魔王へのレクイエム

浜柔

文字の大きさ
上 下
82 / 115
第六章 勇者として

第八十話

しおりを挟む
 朝になり、ノルトは雨音に叩き起こされるように目を覚ました。外の様子を確かめようと入り口へと行くと、クインクトが濡れたシャツを乱暴に脱ぎ捨てただけの、上半身裸で眠りこけていた。ズボンは濡れたままで穿いている。
「クインクト、クインクト、こんな所で濡れたまま寝たら風邪を引きますよ」
「んん……?」
 肩を揺すられたクインクトは小さく呻くようにして目を覚ます。
「ああ……、俺は眠ってたのか」
「今日は出発できそうにありませんから、着替えて寝ていてください」
 外はまだまだ風雨が強い。
「そうさせて貰う」
 伸びをしても眠気が治まらないクインクトは、寝ぼけ眼で脱衣場で服を脱ぎ、洗い場で身体からだを洗う。その間にノルトはクインクトの着替えを脱衣所へと運んだ。裸で彷徨かれても困るからだ。
 そうする間にリリナ、エミリー、オリエも起き出し、エミリーはクインクトが洗い場から出るのを待ってから食事の仕度をし、雨に濡れても特段洗濯物が増える訳ではないオリエは外の見回りをする。
 雨に煙る中、オリエが見たのはゴンドラを取り囲むように転がる様々な魔物の骸。更にはその屍肉を漁る魔物達だ。魔物が襲って来ないのは、屍肉を漁る方が楽だからだろう。魔物の骸が転がっている限りはゴンドラが魔物に襲われる心配が無さそうだ。
 骸の中には一際大きなものが有る。ゴンドラを上回ろうかと言う大きさのワニ。その大きさ故にクインクトは幾度か剣を振るって首を落としたらしい。
 オリエは自分も同じことができるかを考える。瘴気の濃いダンジョンの中なら容易い。瘴気に犯されて以降は瘴気の中の方が力が発揮できるからだ。しかしここは、魔の森の中であってもダンジョンの外で、瘴気が薄い。固有魔法クッコロが無ければ、このワニを倒すまでには傷の一つや二つ負うかも知れない。瘴気に犯される前なら全く歯が立たないだろう。

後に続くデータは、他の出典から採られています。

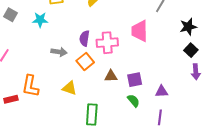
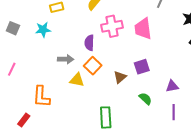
pink cross: (107, 43) -> (112, 26), moved
brown triangle: (111, 76) -> (120, 77), turned -32
purple square: (135, 80) -> (142, 67), moved
yellow triangle: (69, 88) -> (77, 80), moved
red rectangle: (11, 99) -> (24, 120), moved, turned -32

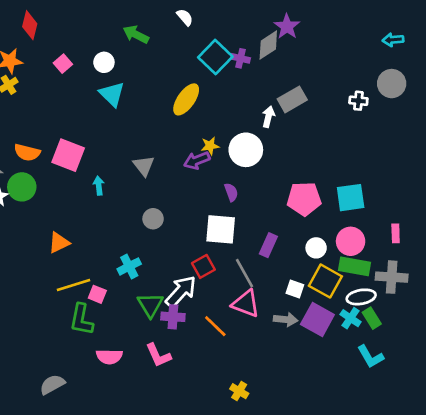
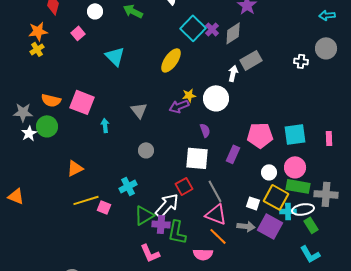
gray diamond: (268, 45) -> (233, 33), moved
purple cross: (241, 58) -> (212, 29), turned 32
white circle: (104, 62) -> (95, 11), moved
pink rectangle: (396, 233) -> (329, 138), moved
purple rectangle: (268, 245) -> (233, 154), moved
green triangle: (150, 305) -> (144, 215), turned 30
cyan cross: (351, 318) -> (288, 211), moved, turned -35
green L-shape: (81, 319) -> (177, 232), moved
orange line: (215, 326) -> (218, 236), moved
pink semicircle: (109, 357) -> (203, 254), moved

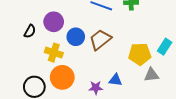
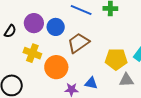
blue circle: (76, 37) -> (56, 27), moved
orange circle: (62, 77) -> (56, 67), moved

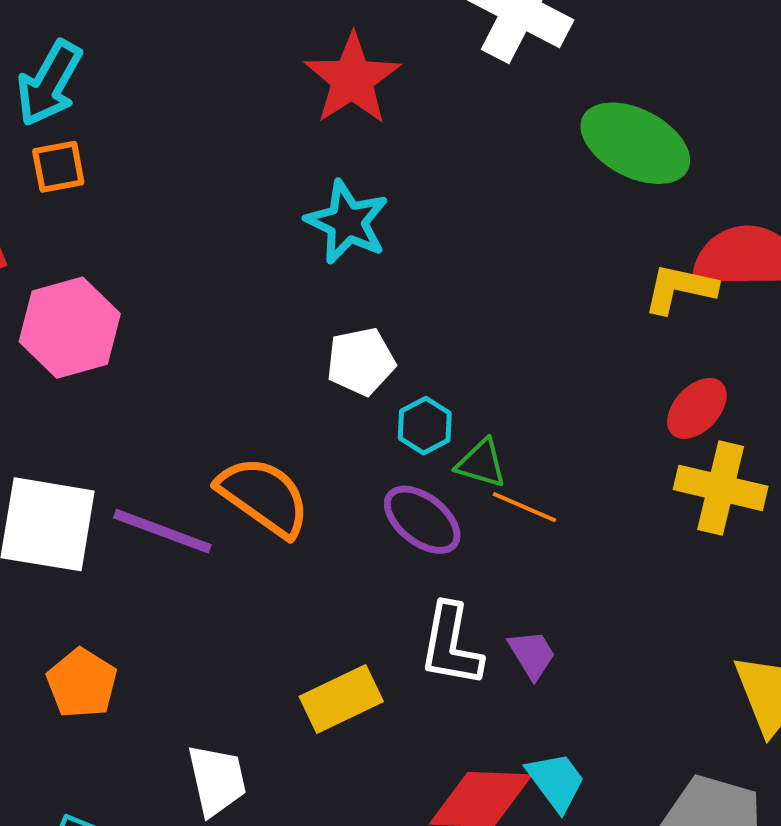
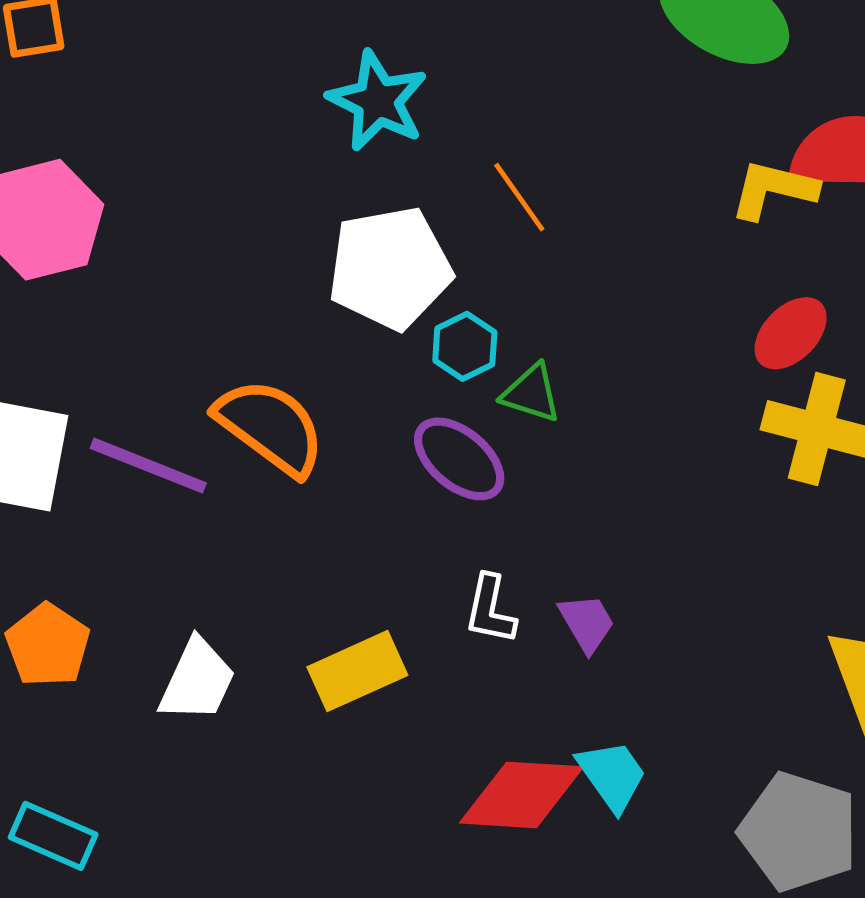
white pentagon: (361, 361) -> (390, 268), size x1.5
orange line: (524, 507) -> (519, 197), moved, turned 30
white L-shape: (451, 645) -> (490, 609), size x0.7
white trapezoid: (217, 780) -> (197, 680), moved, turned 36

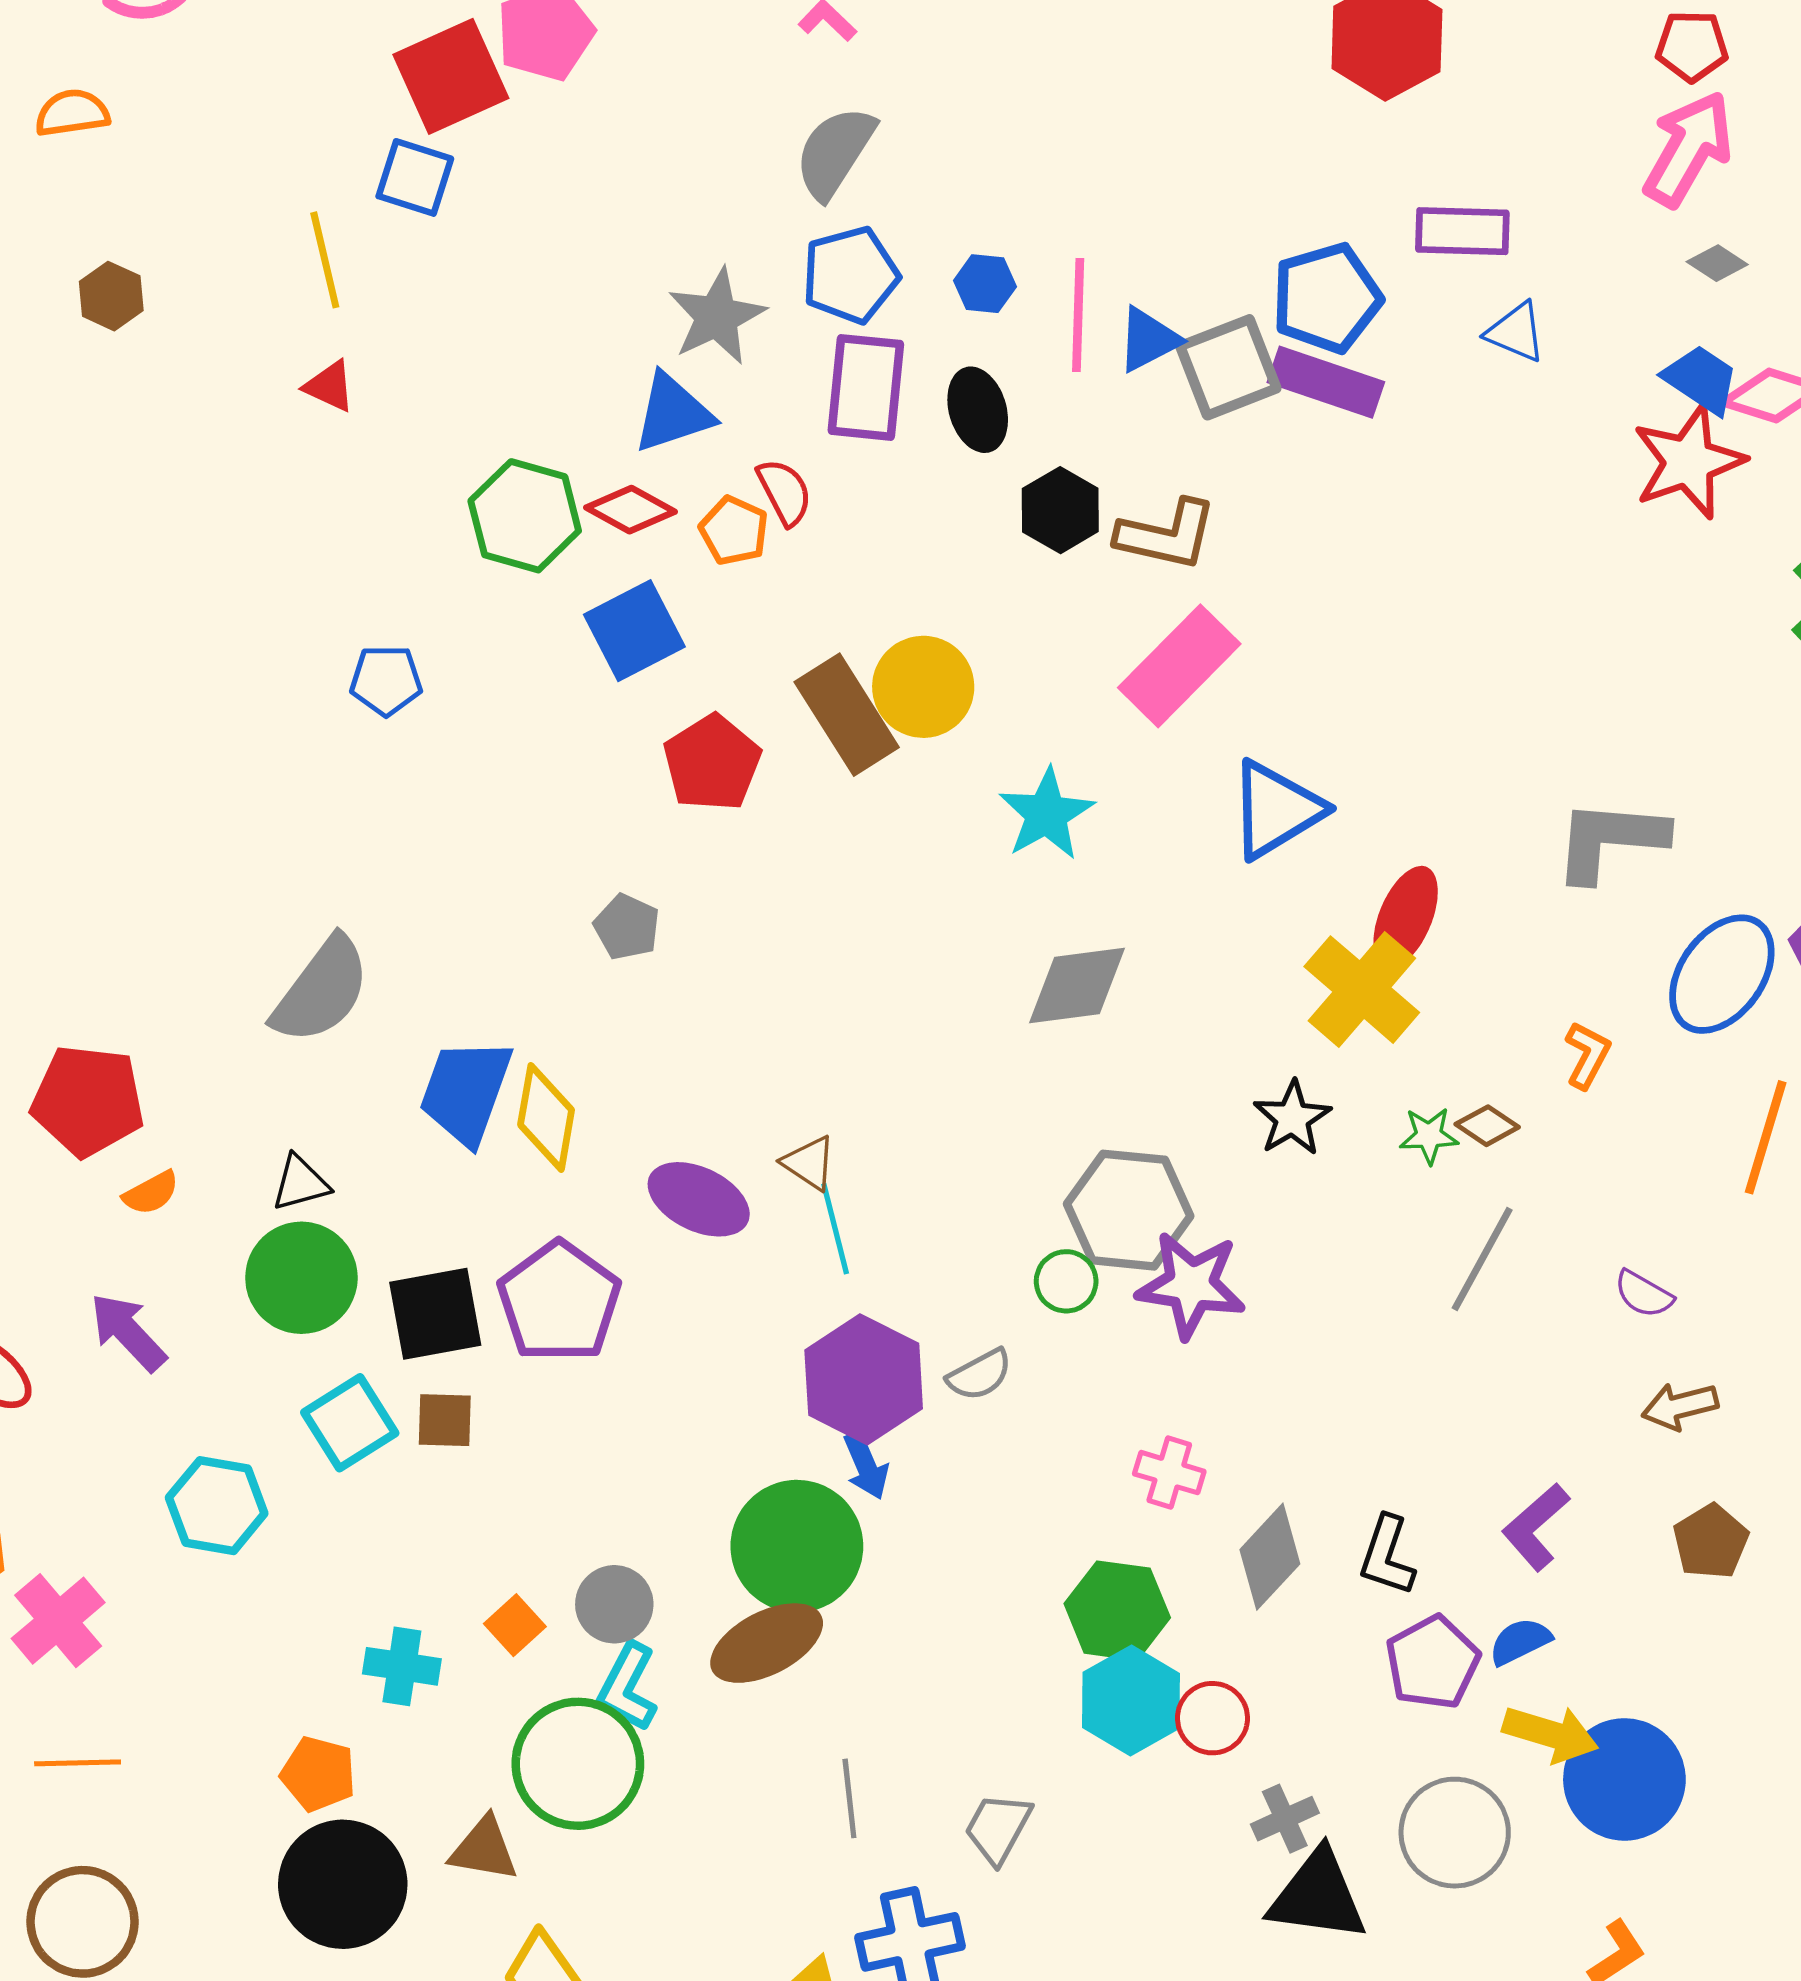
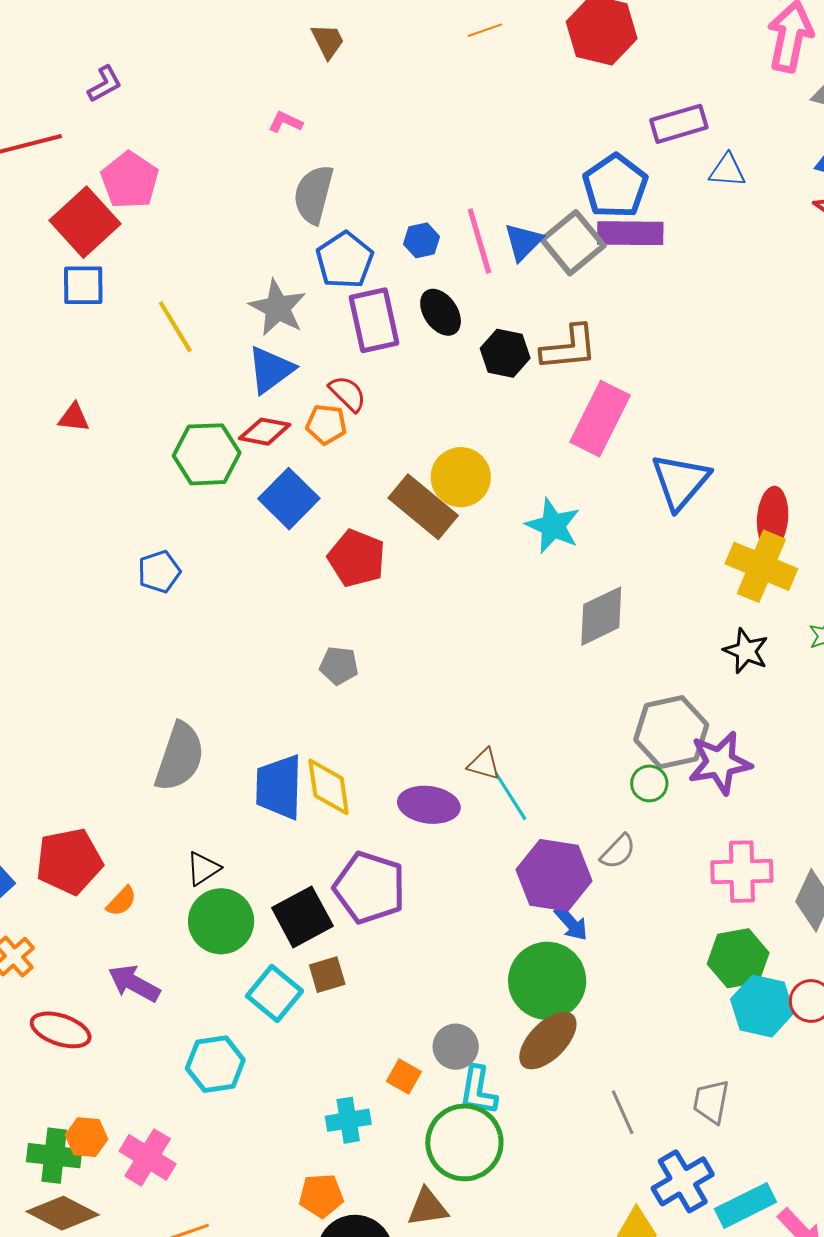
yellow line: (325, 260) -> (175, 327), moved
pink cross: (1169, 1473) -> (742, 872), size x1.5

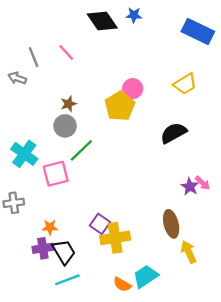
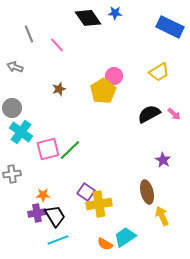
gray line: (34, 57) -> (29, 34), moved
gray circle: (65, 126) -> (12, 108), moved
green line: (81, 150) -> (70, 150), moved
pink arrow: (203, 183) -> (174, 114), moved

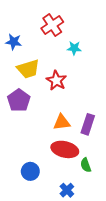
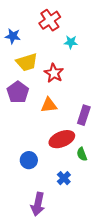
orange triangle: (62, 122) -> (49, 105), moved
red ellipse: (65, 149) -> (62, 139), turned -35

剣の腕だけなら、クインクトは今のオリエと同等かそれ以上だと言うことになる。オリエは下腹部に熱い疼きを感じた。
 ゴンドラに戻ったオリエは洗い場で申し訳程度の鎧を脱いで身体からだを流す。タオルで水気を拭き取ったら、そのまま・・・・脱衣所を出る。料理中のエミリーが傍を通るオリエを見て、目を剥いた。
 オリエは本を読んでいたノルトが唖然として目を向けるのも気に留めずにリビングに入る。そしてソファーで眠るクインクトの傍まで行くと、クインクトに覆い被さった。全身を上気させ、クインクトにおっぱいを擦り付ける。その瞬間……。
 ごいん!
 エミリーのげんこつがオリエの頭に炸裂した。オリエは叩かれた頭を押さえながら恨みがましくエミリーを見るが、エミリーは腫れた右拳の痛みを堪えていて涙目だ。ノルトの横に座っているリリナに右拳を差し出しながら漸く口を開く。
「雌犬みたいにサカってんじゃねぇよ! この変態が!」
「失礼な。わたしは強い子種を欲しているだけだ」
「それが雌犬ってんだよ!」
 リリナが黙って治療してくれた拳を確かめ、二度ばかり開いて握るエミリー。
「あんがと」
 エミリーがリリナに礼を言うと、リリナは「ふふっ」と微笑んだ。
 クインクトが薄目を開けてノルトを見る。ノルトが小さく横に首を振ると、クインクトは目を瞑った。狸寝入りである。この場限りの関係なら受け入れるのも吝かではないクインクトだが、この先も共に旅をするのだから自重する。
「クインクトより強い人なら心当たりが有りますよ」
「本当か!?」
 身を乗り出して問い返すオリエのおっぱいがたゆんと揺れる。ノルトはいつもの格好なら多少は慣れたものの、完全な剥き出しでは視線を置いて良いものか判らず、視線を彷徨わせる。
「とにかく直ぐに何か着て戴けるなら、機会が有った時に紹介しましょう」
 これは勿論ドレッドのことなので、機会が有るかは疑問だ。しかし先のことなど判らない。
「絶対だぞ」
「はい」
 安請け合いである。しかしオリエは納得し、エミリーが左手で差し出した鎧を受け取って、この場で身に着ける。クインクトの狸寝入りは朝食まで続きそうである。
 朝食後もノルトは本を読む。その様子にリリナは興味を惹かれた。暇なのだ。
「何を読んでらっしゃいますのん?」
「古い魔王の伝説が書かれた本です」
 本を閉じて表紙をリリナに見せる。
「大崩壊前には五百年毎に魔王が出現していて、その都度勇者に倒されたと言ったことが書かれています」
「魔王や勇者って、一人だけではありませんの?」
「そうじゃなかったようですね。奇妙なことに、この本の伝説に書かれた勇者は必ず魔王が出現した後に現れています」
「それのどこか奇妙なのですか?」
「別の文献に書かれていたことですが、大崩壊の時は勇者が何人も召喚されていて、その最初の勇者は魔王が出現する前に召喚されたらしいのです」
 理解していないのを主張するように小首を傾げるリリナに、ノルトは肩を竦めつつももう少し付き合うことにした。雨が上がるまでは一休みである。
しおりを挟む

処理中です...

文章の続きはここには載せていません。